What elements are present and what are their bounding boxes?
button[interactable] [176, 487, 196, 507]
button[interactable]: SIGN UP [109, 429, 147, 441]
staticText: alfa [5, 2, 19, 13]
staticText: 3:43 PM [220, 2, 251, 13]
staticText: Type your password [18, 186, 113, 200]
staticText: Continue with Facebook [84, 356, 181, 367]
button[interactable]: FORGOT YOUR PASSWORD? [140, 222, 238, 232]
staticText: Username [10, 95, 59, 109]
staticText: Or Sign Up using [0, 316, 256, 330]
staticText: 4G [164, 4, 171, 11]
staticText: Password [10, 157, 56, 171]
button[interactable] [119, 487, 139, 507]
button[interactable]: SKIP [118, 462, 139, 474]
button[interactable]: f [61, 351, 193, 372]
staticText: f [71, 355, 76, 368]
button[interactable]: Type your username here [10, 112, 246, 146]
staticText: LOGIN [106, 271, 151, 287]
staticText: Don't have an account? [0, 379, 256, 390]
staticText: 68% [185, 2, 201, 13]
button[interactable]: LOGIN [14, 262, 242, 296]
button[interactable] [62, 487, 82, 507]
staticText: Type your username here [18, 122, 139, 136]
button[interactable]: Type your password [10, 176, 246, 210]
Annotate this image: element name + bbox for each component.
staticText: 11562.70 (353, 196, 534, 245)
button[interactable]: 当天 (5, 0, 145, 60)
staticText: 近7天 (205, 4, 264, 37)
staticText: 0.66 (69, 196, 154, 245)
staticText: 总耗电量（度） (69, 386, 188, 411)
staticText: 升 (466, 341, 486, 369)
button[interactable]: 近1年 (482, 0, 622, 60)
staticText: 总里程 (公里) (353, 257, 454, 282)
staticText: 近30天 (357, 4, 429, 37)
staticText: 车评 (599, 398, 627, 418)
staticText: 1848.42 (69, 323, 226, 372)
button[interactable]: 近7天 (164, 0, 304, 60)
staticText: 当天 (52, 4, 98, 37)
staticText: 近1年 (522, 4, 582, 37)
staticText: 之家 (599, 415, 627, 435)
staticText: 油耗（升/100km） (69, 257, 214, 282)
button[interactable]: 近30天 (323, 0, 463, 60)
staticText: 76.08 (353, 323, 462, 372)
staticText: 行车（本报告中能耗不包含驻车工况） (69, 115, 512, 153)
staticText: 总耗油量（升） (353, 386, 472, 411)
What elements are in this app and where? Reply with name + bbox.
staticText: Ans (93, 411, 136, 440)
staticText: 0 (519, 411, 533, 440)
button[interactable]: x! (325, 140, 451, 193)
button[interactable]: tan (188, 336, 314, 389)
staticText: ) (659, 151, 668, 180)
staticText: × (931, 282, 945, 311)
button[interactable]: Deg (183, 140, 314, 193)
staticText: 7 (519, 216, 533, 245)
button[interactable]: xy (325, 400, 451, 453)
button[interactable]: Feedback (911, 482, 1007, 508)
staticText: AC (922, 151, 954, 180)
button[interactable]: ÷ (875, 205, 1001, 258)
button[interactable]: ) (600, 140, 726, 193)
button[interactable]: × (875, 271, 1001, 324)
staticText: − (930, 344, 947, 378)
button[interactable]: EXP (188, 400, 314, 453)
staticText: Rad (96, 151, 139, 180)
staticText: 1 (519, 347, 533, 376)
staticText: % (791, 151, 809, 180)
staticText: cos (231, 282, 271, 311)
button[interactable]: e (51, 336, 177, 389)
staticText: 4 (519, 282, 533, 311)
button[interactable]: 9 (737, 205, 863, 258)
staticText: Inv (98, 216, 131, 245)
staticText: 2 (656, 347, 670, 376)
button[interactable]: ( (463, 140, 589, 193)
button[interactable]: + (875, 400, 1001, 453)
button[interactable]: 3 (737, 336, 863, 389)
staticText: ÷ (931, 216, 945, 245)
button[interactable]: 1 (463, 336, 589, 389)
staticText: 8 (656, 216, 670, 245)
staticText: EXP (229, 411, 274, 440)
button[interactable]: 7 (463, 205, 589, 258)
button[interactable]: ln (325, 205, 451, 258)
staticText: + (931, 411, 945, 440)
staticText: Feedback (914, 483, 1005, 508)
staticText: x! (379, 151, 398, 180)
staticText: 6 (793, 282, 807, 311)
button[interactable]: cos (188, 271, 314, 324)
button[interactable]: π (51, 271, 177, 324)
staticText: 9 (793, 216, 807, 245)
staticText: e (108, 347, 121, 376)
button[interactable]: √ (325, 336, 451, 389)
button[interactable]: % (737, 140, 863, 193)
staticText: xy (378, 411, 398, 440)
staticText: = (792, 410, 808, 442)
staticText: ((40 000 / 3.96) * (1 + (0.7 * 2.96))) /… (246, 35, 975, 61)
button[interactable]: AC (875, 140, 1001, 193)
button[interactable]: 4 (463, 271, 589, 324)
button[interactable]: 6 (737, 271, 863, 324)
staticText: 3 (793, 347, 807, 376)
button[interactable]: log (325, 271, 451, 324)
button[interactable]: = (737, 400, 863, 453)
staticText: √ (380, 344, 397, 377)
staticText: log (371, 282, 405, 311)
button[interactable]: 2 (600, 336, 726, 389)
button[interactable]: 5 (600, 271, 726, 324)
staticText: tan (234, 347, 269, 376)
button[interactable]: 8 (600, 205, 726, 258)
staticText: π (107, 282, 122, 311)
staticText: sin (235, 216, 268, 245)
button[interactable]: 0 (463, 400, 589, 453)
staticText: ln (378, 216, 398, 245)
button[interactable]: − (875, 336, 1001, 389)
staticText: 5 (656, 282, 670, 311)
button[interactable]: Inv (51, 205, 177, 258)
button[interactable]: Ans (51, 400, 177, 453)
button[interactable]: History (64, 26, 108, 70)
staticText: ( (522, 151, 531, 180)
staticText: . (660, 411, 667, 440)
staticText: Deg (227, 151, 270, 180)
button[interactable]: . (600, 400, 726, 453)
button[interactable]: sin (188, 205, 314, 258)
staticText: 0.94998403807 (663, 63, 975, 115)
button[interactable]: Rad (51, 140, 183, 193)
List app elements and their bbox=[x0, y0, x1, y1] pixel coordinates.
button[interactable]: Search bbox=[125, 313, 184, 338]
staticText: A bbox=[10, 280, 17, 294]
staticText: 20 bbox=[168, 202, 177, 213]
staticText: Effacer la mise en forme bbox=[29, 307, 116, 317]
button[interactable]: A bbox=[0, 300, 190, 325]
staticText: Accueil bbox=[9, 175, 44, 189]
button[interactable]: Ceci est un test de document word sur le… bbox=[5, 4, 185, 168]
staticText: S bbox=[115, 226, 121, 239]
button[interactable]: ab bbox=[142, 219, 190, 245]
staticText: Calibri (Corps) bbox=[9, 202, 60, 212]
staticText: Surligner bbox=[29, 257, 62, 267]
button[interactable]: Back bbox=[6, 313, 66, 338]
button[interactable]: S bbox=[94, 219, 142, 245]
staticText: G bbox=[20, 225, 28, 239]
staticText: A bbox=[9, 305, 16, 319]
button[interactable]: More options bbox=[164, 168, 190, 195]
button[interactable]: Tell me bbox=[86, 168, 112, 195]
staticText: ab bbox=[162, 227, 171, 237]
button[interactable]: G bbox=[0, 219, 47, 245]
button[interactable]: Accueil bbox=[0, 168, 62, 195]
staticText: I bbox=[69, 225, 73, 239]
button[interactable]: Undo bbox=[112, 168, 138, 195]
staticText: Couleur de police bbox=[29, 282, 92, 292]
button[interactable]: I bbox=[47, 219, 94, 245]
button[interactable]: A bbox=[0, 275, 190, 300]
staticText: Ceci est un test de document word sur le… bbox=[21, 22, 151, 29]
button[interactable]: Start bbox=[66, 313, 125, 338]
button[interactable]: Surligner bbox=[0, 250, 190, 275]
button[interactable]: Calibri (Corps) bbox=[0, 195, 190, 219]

§ **Work to complete**
Word for word, transcribe the data shown above.

§ **Output below**
What elements are present and what are their bounding boxes?
button[interactable] [176, 487, 196, 507]
button[interactable]: SIGN UP [109, 429, 147, 441]
staticText: alfa [5, 2, 19, 13]
staticText: 3:43 PM [220, 2, 251, 13]
staticText: Type your password [18, 186, 113, 200]
staticText: Continue with Facebook [84, 356, 181, 367]
button[interactable]: FORGOT YOUR PASSWORD? [140, 222, 238, 232]
staticText: Username [10, 95, 59, 109]
staticText: Or Sign Up using [0, 316, 256, 330]
staticText: 4G [164, 4, 171, 11]
staticText: Password [10, 157, 56, 171]
button[interactable] [119, 487, 139, 507]
button[interactable]: SKIP [118, 462, 139, 474]
button[interactable]: f [61, 351, 193, 372]
staticText: f [71, 355, 76, 368]
button[interactable]: Type your username here [10, 112, 246, 146]
staticText: LOGIN [106, 271, 151, 287]
staticText: Don't have an account? [0, 379, 256, 390]
staticText: 68% [185, 2, 201, 13]
button[interactable]: LOGIN [14, 262, 242, 296]
button[interactable] [62, 487, 82, 507]
staticText: Type your username here [18, 122, 139, 136]
button[interactable]: Type your password [10, 176, 246, 210]
Annotate this image: element name + bbox for each component.
staticText: 11562.70 (353, 196, 534, 245)
button[interactable]: 当天 (5, 0, 145, 60)
staticText: 近7天 (205, 4, 264, 37)
staticText: 0.66 (69, 196, 154, 245)
staticText: 总耗电量（度） (69, 386, 188, 411)
staticText: 升 (466, 341, 486, 369)
button[interactable]: 近1年 (482, 0, 622, 60)
staticText: 总里程 (公里) (353, 257, 454, 282)
staticText: 近30天 (357, 4, 429, 37)
staticText: 车评 (599, 398, 627, 418)
staticText: 1848.42 (69, 323, 226, 372)
button[interactable]: 近7天 (164, 0, 304, 60)
staticText: 当天 (52, 4, 98, 37)
staticText: 近1年 (522, 4, 582, 37)
staticText: 之家 (599, 415, 627, 435)
staticText: 油耗（升/100km） (69, 257, 214, 282)
button[interactable]: 近30天 (323, 0, 463, 60)
staticText: 76.08 (353, 323, 462, 372)
staticText: 行车（本报告中能耗不包含驻车工况） (69, 115, 512, 153)
staticText: 总耗油量（升） (353, 386, 472, 411)
What elements are in this app and where? Reply with name + bbox.
staticText: Ans (93, 411, 136, 440)
staticText: 0 (519, 411, 533, 440)
button[interactable]: x! (325, 140, 451, 193)
button[interactable]: tan (188, 336, 314, 389)
staticText: ) (659, 151, 668, 180)
staticText: × (931, 282, 945, 311)
button[interactable]: Deg (183, 140, 314, 193)
staticText: 7 (519, 216, 533, 245)
button[interactable]: xy (325, 400, 451, 453)
button[interactable]: Feedback (911, 482, 1007, 508)
staticText: AC (922, 151, 954, 180)
button[interactable]: ÷ (875, 205, 1001, 258)
button[interactable]: ) (600, 140, 726, 193)
button[interactable]: × (875, 271, 1001, 324)
staticText: − (930, 344, 947, 378)
button[interactable]: EXP (188, 400, 314, 453)
staticText: Rad (96, 151, 139, 180)
staticText: 1 (519, 347, 533, 376)
staticText: % (791, 151, 809, 180)
staticText: cos (231, 282, 271, 311)
button[interactable]: e (51, 336, 177, 389)
staticText: 4 (519, 282, 533, 311)
button[interactable]: 9 (737, 205, 863, 258)
staticText: Inv (98, 216, 131, 245)
staticText: 2 (656, 347, 670, 376)
button[interactable]: ( (463, 140, 589, 193)
button[interactable]: + (875, 400, 1001, 453)
button[interactable]: 3 (737, 336, 863, 389)
staticText: ÷ (931, 216, 945, 245)
button[interactable]: 1 (463, 336, 589, 389)
staticText: 8 (656, 216, 670, 245)
staticText: EXP (229, 411, 274, 440)
button[interactable]: 7 (463, 205, 589, 258)
button[interactable]: ln (325, 205, 451, 258)
staticText: + (931, 411, 945, 440)
staticText: Feedback (914, 483, 1005, 508)
staticText: x! (379, 151, 398, 180)
staticText: 6 (793, 282, 807, 311)
button[interactable]: cos (188, 271, 314, 324)
button[interactable]: π (51, 271, 177, 324)
staticText: 9 (793, 216, 807, 245)
staticText: e (108, 347, 121, 376)
button[interactable]: √ (325, 336, 451, 389)
button[interactable]: % (737, 140, 863, 193)
staticText: xy (378, 411, 398, 440)
staticText: = (792, 410, 808, 442)
staticText: ((40 000 / 3.96) * (1 + (0.7 * 2.96))) /… (246, 35, 975, 61)
button[interactable]: AC (875, 140, 1001, 193)
button[interactable]: 4 (463, 271, 589, 324)
button[interactable]: 6 (737, 271, 863, 324)
staticText: 3 (793, 347, 807, 376)
button[interactable]: log (325, 271, 451, 324)
button[interactable]: = (737, 400, 863, 453)
staticText: √ (380, 344, 397, 377)
staticText: log (371, 282, 405, 311)
button[interactable]: 2 (600, 336, 726, 389)
button[interactable]: 5 (600, 271, 726, 324)
staticText: tan (234, 347, 269, 376)
button[interactable]: 8 (600, 205, 726, 258)
staticText: π (107, 282, 122, 311)
staticText: sin (235, 216, 268, 245)
button[interactable]: 0 (463, 400, 589, 453)
staticText: ln (378, 216, 398, 245)
button[interactable]: − (875, 336, 1001, 389)
staticText: 5 (656, 282, 670, 311)
button[interactable]: Inv (51, 205, 177, 258)
button[interactable]: Ans (51, 400, 177, 453)
button[interactable]: History (64, 26, 108, 70)
staticText: ( (522, 151, 531, 180)
staticText: . (660, 411, 667, 440)
staticText: Deg (227, 151, 270, 180)
button[interactable]: . (600, 400, 726, 453)
button[interactable]: sin (188, 205, 314, 258)
staticText: 0.94998403807 (663, 63, 975, 115)
button[interactable]: Rad (51, 140, 183, 193)
List app elements and their bbox=[x0, y0, x1, y1] pixel coordinates.
button[interactable]: Search bbox=[125, 313, 184, 338]
staticText: A bbox=[10, 280, 17, 294]
staticText: 20 bbox=[168, 202, 177, 213]
staticText: Effacer la mise en forme bbox=[29, 307, 116, 317]
button[interactable]: A bbox=[0, 300, 190, 325]
staticText: Accueil bbox=[9, 175, 44, 189]
button[interactable]: Ceci est un test de document word sur le… bbox=[5, 4, 185, 168]
staticText: S bbox=[115, 226, 121, 239]
button[interactable]: ab bbox=[142, 219, 190, 245]
staticText: Calibri (Corps) bbox=[9, 202, 60, 212]
staticText: Surligner bbox=[29, 257, 62, 267]
button[interactable]: Back bbox=[6, 313, 66, 338]
button[interactable]: S bbox=[94, 219, 142, 245]
staticText: G bbox=[20, 225, 28, 239]
staticText: A bbox=[9, 305, 16, 319]
button[interactable]: More options bbox=[164, 168, 190, 195]
button[interactable]: Tell me bbox=[86, 168, 112, 195]
staticText: ab bbox=[162, 227, 171, 237]
button[interactable]: G bbox=[0, 219, 47, 245]
button[interactable]: Accueil bbox=[0, 168, 62, 195]
staticText: I bbox=[69, 225, 73, 239]
button[interactable]: Undo bbox=[112, 168, 138, 195]
staticText: Couleur de police bbox=[29, 282, 92, 292]
button[interactable]: I bbox=[47, 219, 94, 245]
button[interactable]: A bbox=[0, 275, 190, 300]
staticText: Ceci est un test de document word sur le… bbox=[21, 22, 151, 29]
button[interactable]: Start bbox=[66, 313, 125, 338]
button[interactable]: Surligner bbox=[0, 250, 190, 275]
button[interactable]: Calibri (Corps) bbox=[0, 195, 190, 219]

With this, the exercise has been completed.